Two lawmakers introduced bills over the summer that would legalize some form of Internet gambling nationwide. Last week, Rep. Jim McDermott, a Democrat from Washington, introduced a bill that would tax federally-sanctioned online wagering.

The bill, dubbed the Internet Gambling Regulation and Tax Enforcement Act of 2013, could compel online operators to hand over up to 12 cents of every dollar players deposited. The federal government would take four cents. The state or tribe in which the gambler is playing could also opt to collect 8 cents on the dollar. McDermott introduced similar bills in 2010 and 2011, without success.

This time, the measure is meant as companion legislation to a bill introduced in June by Republican New York Congressman Peter King. King's proposal, called the Internet Gambling Regulation, Consumer Protection and Enforcement Act of 2013, would open the door to all forms of casino games.

In July, Rep. Joe Barton, a Texas Republican, introduced a more limited bill that would pave the way for states to legalize online poker without fear of federal intervention. Barton's legislation, dubbed the Internet Poker Freedom Act, would only apply to poker and would allow states to opt out of the federal system.

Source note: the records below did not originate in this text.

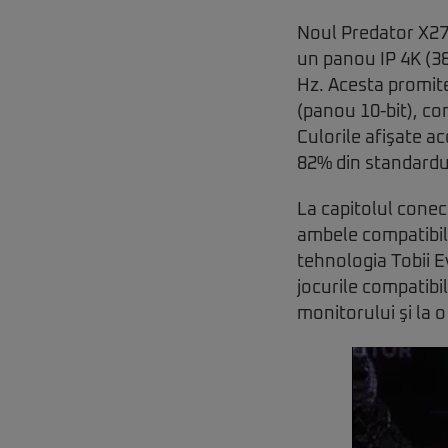
Noul Predator X27
un panou IP 4K (38
Hz. Acesta promit
(panou 10-bit), co
Culorile afişate 
82% din standardu
La capitolul conec
ambele compatibile
tehnologia Tobii Ey
jocurile compatibi
monitorului şi la 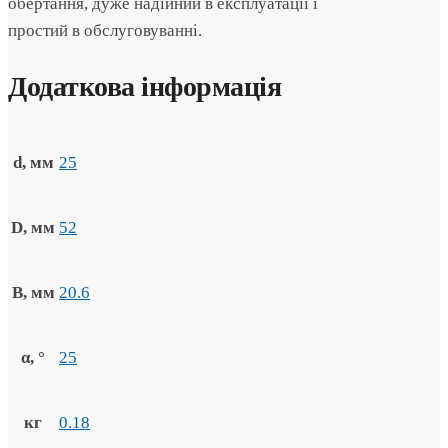
обертання, дуже надійний в експлуатації і
простий в обслуговуванні.
Додаткова інформація
d, мм
25
D, мм
52
B, мм
20.6
α, °
25
кг
0.18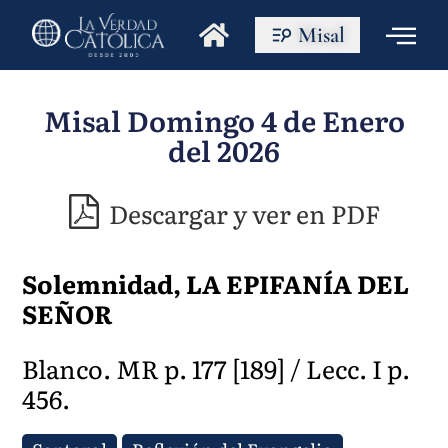
Misal
Misal Domingo 4 de Enero
del 2026
Descargar y ver en PDF
Solemnidad, LA EPIFANÍA DEL
SEÑOR
Blanco. MR p. 177 [189] / Lecc. I p.
456.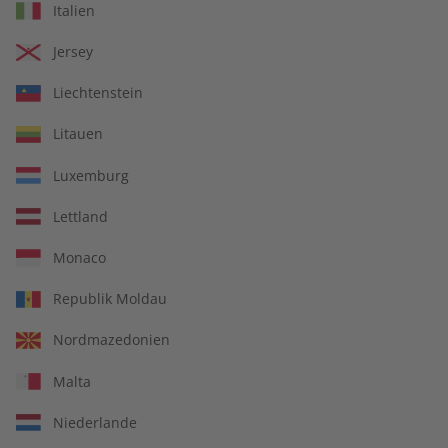
Italien
Jersey
Liechtenstein
IHRE VORTEILE
Litauen
Luxemburg
In jeder Ausgabe spannende Einblicke und aktuelle Berichte
Lettland
Monaco
Republik Moldau
Großer Sprachteil mit Grammatik- und Wortschatzübungen
Nordmazedonien
Malta
Lernen in allen relevanten Niveaustufen
Niederlande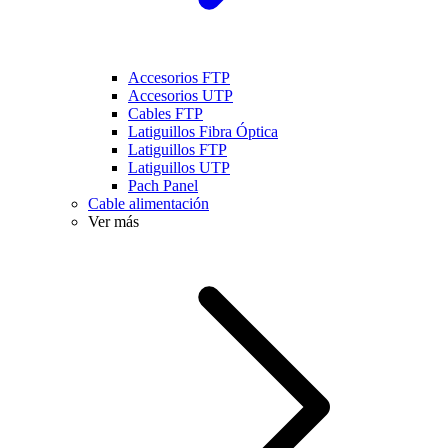
Accesorios FTP
Accesorios UTP
Cables FTP
Latiguillos Fibra Óptica
Latiguillos FTP
Latiguillos UTP
Pach Panel
Cable alimentación
Ver más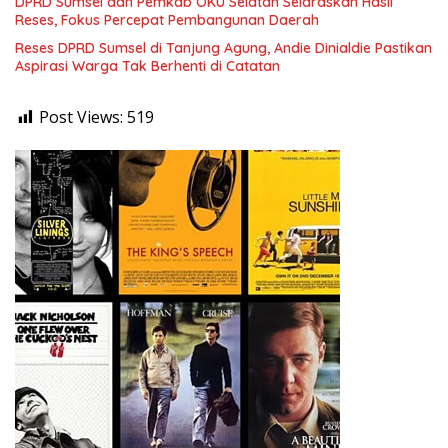
DPRD Sumsel dan Pemkab OKU Selatan Selaraskan Hasil
Reses, Fokus Percepat Pembangunan Daerah
Reses DPRD Sumsel di Tanjung Agung, Andie Dinialdie Pastikan
Aspirasi Warga Tak Berhenti di Catatan
Post Views:
519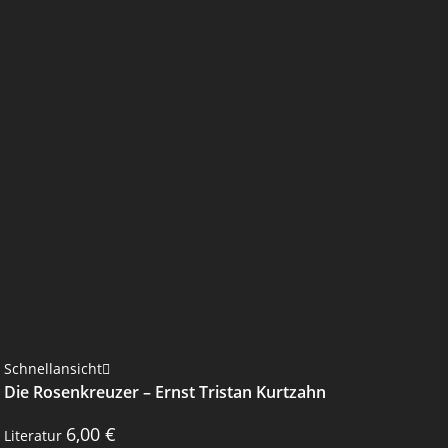
Schnellansicht
Die Rosenkreuzer – Ernst Tristan Kurtzahn
6,00
€
Literatur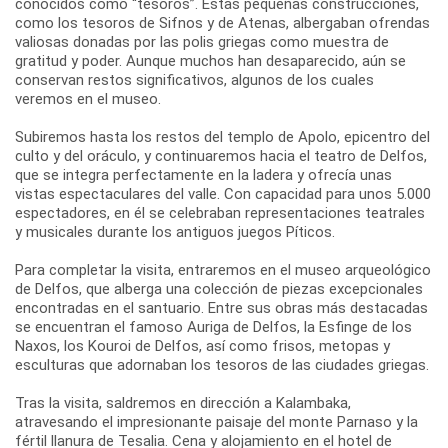
conocidos como “tesoros”. Estas pequeñas construcciones,
como los tesoros de Sifnos y de Atenas, albergaban ofrendas
valiosas donadas por las polis griegas como muestra de
gratitud y poder. Aunque muchos han desaparecido, aún se
conservan restos significativos, algunos de los cuales
veremos en el museo.
Subiremos hasta los restos del templo de Apolo, epicentro del
culto y del oráculo, y continuaremos hacia el teatro de Delfos,
que se integra perfectamente en la ladera y ofrecía unas
vistas espectaculares del valle. Con capacidad para unos 5.000
espectadores, en él se celebraban representaciones teatrales
y musicales durante los antiguos juegos Píticos.
Para completar la visita, entraremos en el museo arqueológico
de Delfos, que alberga una colección de piezas excepcionales
encontradas en el santuario. Entre sus obras más destacadas
se encuentran el famoso Auriga de Delfos, la Esfinge de los
Naxos, los Kouroi de Delfos, así como frisos, metopas y
esculturas que adornaban los tesoros de las ciudades griegas.
Tras la visita, saldremos en dirección a Kalambaka,
atravesando el impresionante paisaje del monte Parnaso y la
fértil llanura de Tesalia. Cena y alojamiento en el hotel de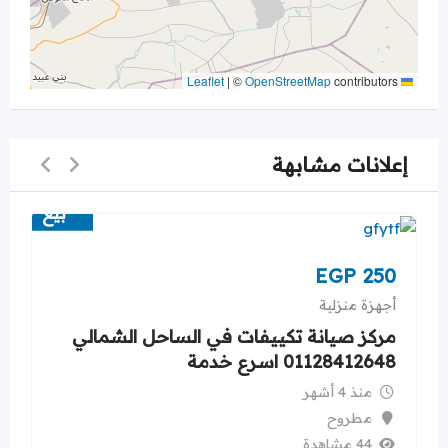
|
©
OpenStreetMap
contributors
Leaflet
إعلانات مشابهة
بيع
EGP
250
أجهزة منزلية
مركز صيانة تكييفات في الساحل الشمالي
01128412648 اسرع خدمة
منذ 4 أشهر
مطروح
44 مشاهدة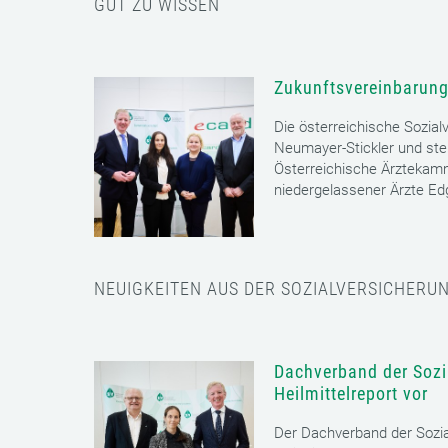
GUT ZU WISSEN
Zukunftsvereinbarung
Die österreichische Sozial
Neumayer-Stickler und ste
Österreichische Ärztekam
niedergelassener Ärzte E
NEUIGKEITEN AUS DER SOZIALVERSICHERU
Dachverband der Sozia
Heilmittelreport vor
Der Dachverband der Sozia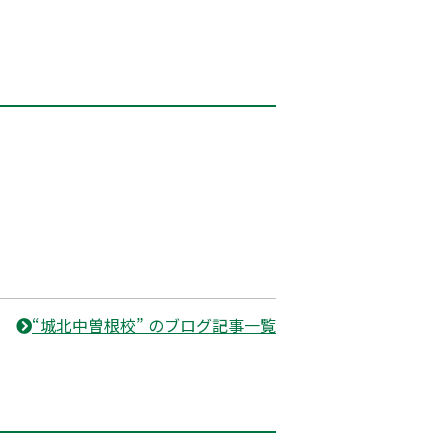
“城北中曽根校” のブログ記事一覧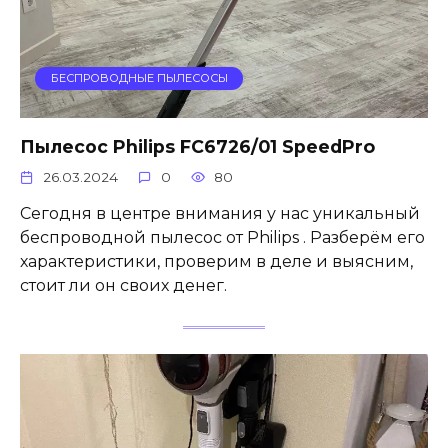
БЕСПРОВОДНЫЕ ПЫЛЕСОСЫ
Пылесос Philips FC6726/01 SpeedPro
26.03.2024
0
80
Сегодня в центре внимания у нас уникальный
беспроводной пылесос от Philips . Разберём его
характеристики, проверим в деле и выясним,
стоит ли он своих денег.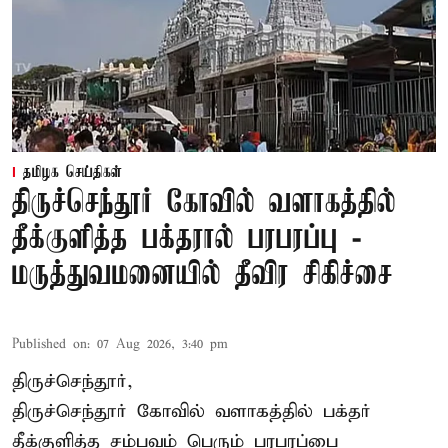
தமிழக செய்திகள்
திருச்செந்தூர் கோவில் வளாகத்தில்
தீக்குளித்த பக்தரால் பரபரப்பு -
மருத்துவமனையில் தீவிர சிகிச்சை
Published on
:
07 Aug 2026, 3:40 pm
திருச்செந்தூர்,
திருச்செந்தூர் கோவில் வளாகத்தில் பக்தர்
தீக்குளித்த சம்பவம் பெரும் பரபரப்பை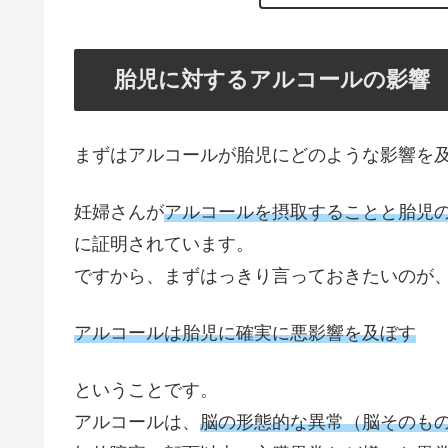
胎児に対するアルコールの影響
まずはアルコールが胎児にどのような影響を
妊婦さんが
アルコールを摂取することと胎児
に証明されています。
ですから、まずはっきり言っておきたいのが
アルコールは胎児に確実に悪影響を及ぼす
ということです。
アルコールは、
脳の形態的な異常（脳そのも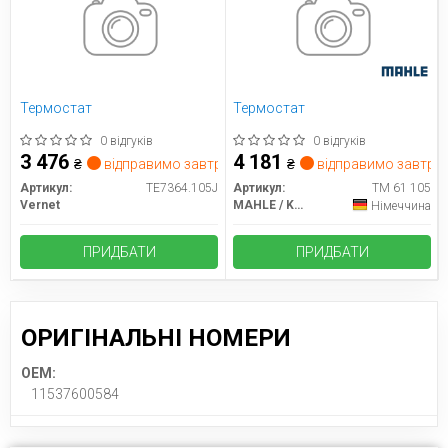
Термостат
Термостат
0 відгуків
0 відгуків
3 476
4 181
₴
відправимо завтра
₴
відправимо завтра
Артикул:
TE7364.105J
Артикул:
TM 61 105
Vernet
MAHLE / KNECHT
Німеччина
ПРИДБАТИ
ПРИДБАТИ
ОРИГІНАЛЬНІ НОМЕРИ
OEM:
11537600584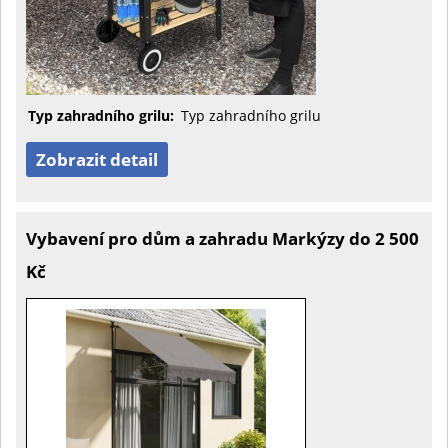
Typ zahradního grilu:
Typ zahradního grilu
Zobrazit detail
Vybavení pro dům a zahradu Markýzy do 2 500
Kč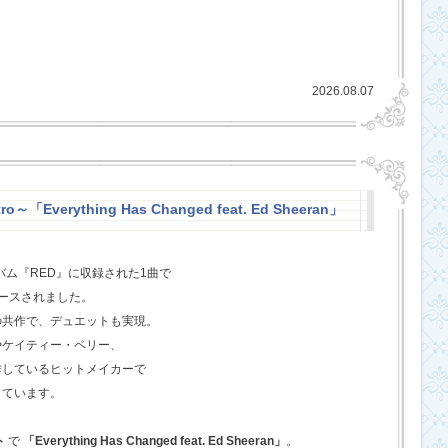
2026.08.07
o～「Everything Has Changed feat. Ed Sheeran」
バム『RED』に収録された1曲で
ースされました。
の共作で、デュエットも実現。
やケイティー・ペリー、
作しているヒットメイカーで
しています。
ト
で
「Everything Has Changed feat. Ed Sheeran」
。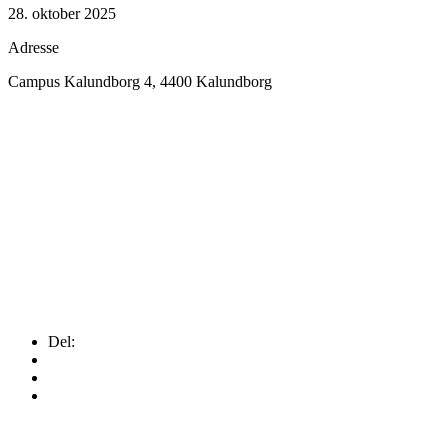
28. oktober 2025
Adresse
Campus Kalundborg 4, 4400 Kalundborg
Del: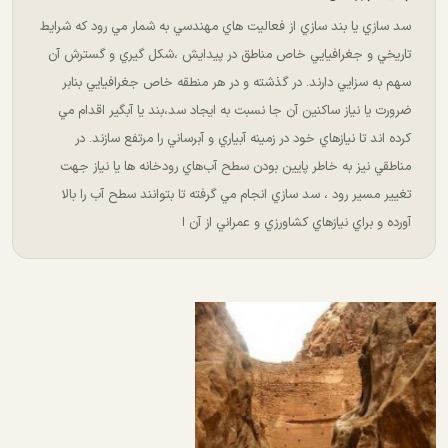
سد سازي يا بند سازي از فعاليت هاي مهندسي به شمار مي رود كه شرايط
تاريخي و جغرافيايي خاص مناطق در پيدايش ،‌شكل گيري و گسترش آن
سهم به سزايي دارند. در گذشته و در هر منطقه خاص جغرافيايي بنابر
ضرورت يا نياز ساكنين آن جا نسبت به ايجاد سد،‌بند يا آبگير اقدام مي
كرده اند تا نيازهاي خود در زمينه آبياري و آبرساني را مرتفع سازند. در
مناطقي نيز به خاطر پايين بودن سطح آب‌هاي رودخانه ها يا نياز جهت
تغيير مسير رود ، سد سازي انجام مي گرفته تا بتوانند سطح آب را بالا
آورده و براي نيازهاي كشاورزي و عمراني از آن ا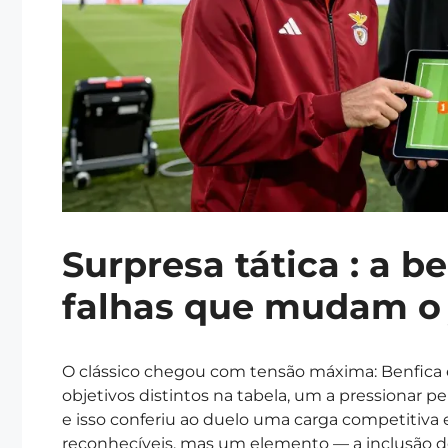
Surpresa tática : a b
falhas que mudam o
O clássico chegou com tensão máxima: Benfica
objetivos distintos na tabela, um a pressionar pe
e isso conferiu ao duelo uma carga competitiva 
reconhecíveis, mas um elemento — a inclusão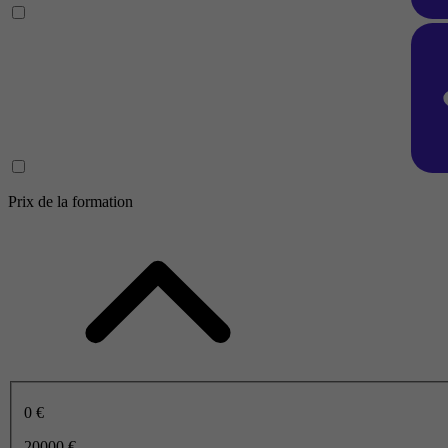
Prix de la formation
0 €
20000 €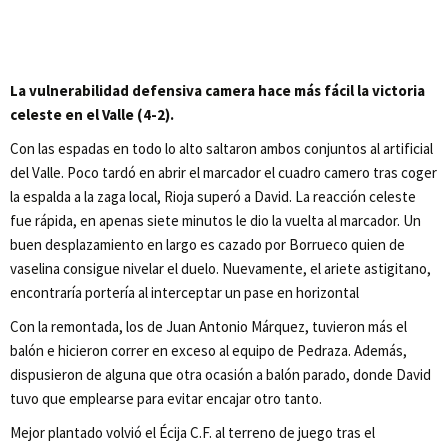
La vulnerabilidad defensiva camera hace más fácil la victoria
celeste en el Valle (4-2).
Con las espadas en todo lo alto saltaron ambos conjuntos al artificial
del Valle. Poco tardó en abrir el marcador el cuadro camero tras coger
la espalda a la zaga local, Rioja superó a David. La reacción celeste
fue rápida, en apenas siete minutos le dio la vuelta al marcador. Un
buen desplazamiento en largo es cazado por Borrueco quien de
vaselina consigue nivelar el duelo. Nuevamente, el ariete astigitano,
encontraría portería al interceptar un pase en horizontal
Con la remontada, los de Juan Antonio Márquez, tuvieron más el
balón e hicieron correr en exceso al equipo de Pedraza. Además,
dispusieron de alguna que otra ocasión a balón parado, donde David
tuvo que emplearse para evitar encajar otro tanto.
Mejor plantado volvió el Écija C.F. al terreno de juego tras el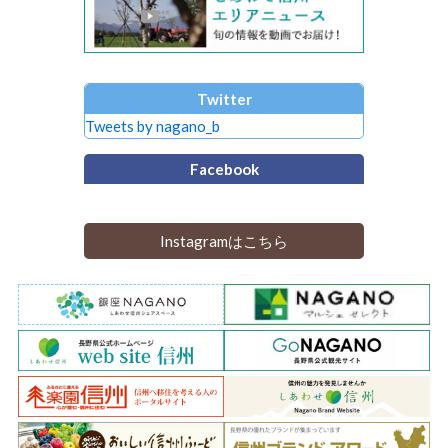
Twitter
Tweets by nagano_b
Facebook
Instagramはこちら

Capitol Hill could see another legislative push for online gambling before the session is out. Democratic Sen. Harry Reid of Nevada, who has said the issue is one of the most important that his home state faces, is working on new legislation with his Nevada colleague, Republican Sen. Dean Heller.

Gamblers wanting to make wagers from the privacy of their homes have had few options in recent years. The federal government cracked down definitively on Internet gambling in 2011. But the same year, the U.S. Justice Department issued a ruling making online gambling legal so long as it's permitted on the state level.

Congress flirted with an online gambling bill in 2012, but industry infighting and partisan disagreement ultimately doomed it. When that legislation failed, states began moving ahead on their own.

Nevada, New Jersey and Delaware have now legalized some kind of online gambling, and legislatures in other states are weighing the issue.

Morgan Stanley predicts that by 2020, online gambling in the U.S. will produce the same amount of revenue as Las Vegas and Atlantic City markets combined: $9.3 billion.

Industry players hailed the McDermott bill as a sign that Congress may finally move forward with comprehensive Internet gambling regulation.

Michael Waxman, spokesman for Safe and Secure Internet Gambling Initiative, said that together, the year's gambling bills could create a fairer regulatory climate.

"With all of the fighting in D.C. over funding issues, you'd hope this opportunity to generate billions in economic activity and new government revenues will get serious consideration," he said.